Material provided Block Start
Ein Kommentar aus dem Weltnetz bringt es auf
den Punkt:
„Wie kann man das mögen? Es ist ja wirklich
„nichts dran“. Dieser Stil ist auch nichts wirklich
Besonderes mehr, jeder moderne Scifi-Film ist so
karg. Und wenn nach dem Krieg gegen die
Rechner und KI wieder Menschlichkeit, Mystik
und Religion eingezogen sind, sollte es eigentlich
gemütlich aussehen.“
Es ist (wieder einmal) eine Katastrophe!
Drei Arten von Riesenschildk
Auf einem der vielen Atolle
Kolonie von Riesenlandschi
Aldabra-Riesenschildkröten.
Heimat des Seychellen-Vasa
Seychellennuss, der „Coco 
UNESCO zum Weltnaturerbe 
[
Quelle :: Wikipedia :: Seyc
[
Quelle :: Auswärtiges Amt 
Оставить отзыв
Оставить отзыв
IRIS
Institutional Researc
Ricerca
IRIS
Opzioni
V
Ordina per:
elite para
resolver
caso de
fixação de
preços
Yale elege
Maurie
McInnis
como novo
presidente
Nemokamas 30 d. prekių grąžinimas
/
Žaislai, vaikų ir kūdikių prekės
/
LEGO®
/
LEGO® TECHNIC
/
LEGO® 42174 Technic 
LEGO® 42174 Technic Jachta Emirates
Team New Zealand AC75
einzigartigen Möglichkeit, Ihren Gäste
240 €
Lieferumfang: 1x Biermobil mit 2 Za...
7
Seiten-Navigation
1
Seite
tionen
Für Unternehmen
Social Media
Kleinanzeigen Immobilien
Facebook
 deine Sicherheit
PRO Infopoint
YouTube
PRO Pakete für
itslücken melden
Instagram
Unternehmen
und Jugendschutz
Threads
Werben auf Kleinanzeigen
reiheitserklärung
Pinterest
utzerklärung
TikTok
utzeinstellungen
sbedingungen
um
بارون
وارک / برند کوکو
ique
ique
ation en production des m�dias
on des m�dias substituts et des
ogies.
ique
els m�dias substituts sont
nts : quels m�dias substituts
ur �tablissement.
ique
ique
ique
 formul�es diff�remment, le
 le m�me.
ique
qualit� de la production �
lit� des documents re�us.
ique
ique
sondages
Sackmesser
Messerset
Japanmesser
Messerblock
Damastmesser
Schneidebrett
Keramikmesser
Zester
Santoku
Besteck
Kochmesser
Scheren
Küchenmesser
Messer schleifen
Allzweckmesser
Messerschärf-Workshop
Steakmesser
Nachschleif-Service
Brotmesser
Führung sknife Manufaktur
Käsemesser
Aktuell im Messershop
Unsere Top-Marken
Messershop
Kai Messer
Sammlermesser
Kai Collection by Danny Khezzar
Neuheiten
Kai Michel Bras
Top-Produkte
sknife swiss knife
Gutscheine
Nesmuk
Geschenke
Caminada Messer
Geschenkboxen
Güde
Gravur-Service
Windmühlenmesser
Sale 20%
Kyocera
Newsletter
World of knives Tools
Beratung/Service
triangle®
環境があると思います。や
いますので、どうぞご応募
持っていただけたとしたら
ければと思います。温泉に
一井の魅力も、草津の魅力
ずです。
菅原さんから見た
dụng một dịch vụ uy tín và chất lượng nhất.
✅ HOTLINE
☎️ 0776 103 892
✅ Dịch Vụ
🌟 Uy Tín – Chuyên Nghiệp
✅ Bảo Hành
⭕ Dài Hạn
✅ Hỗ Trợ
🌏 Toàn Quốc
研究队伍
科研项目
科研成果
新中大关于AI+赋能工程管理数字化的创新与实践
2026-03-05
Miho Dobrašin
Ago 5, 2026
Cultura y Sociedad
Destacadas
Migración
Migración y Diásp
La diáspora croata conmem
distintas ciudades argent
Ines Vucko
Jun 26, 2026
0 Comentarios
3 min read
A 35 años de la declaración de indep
Material provided Block End
Action item - Only lines that include "production" belong in the answer; copy all of them from the listing.

Exercise solution -
ation en production des m�dias
qualit� de la production �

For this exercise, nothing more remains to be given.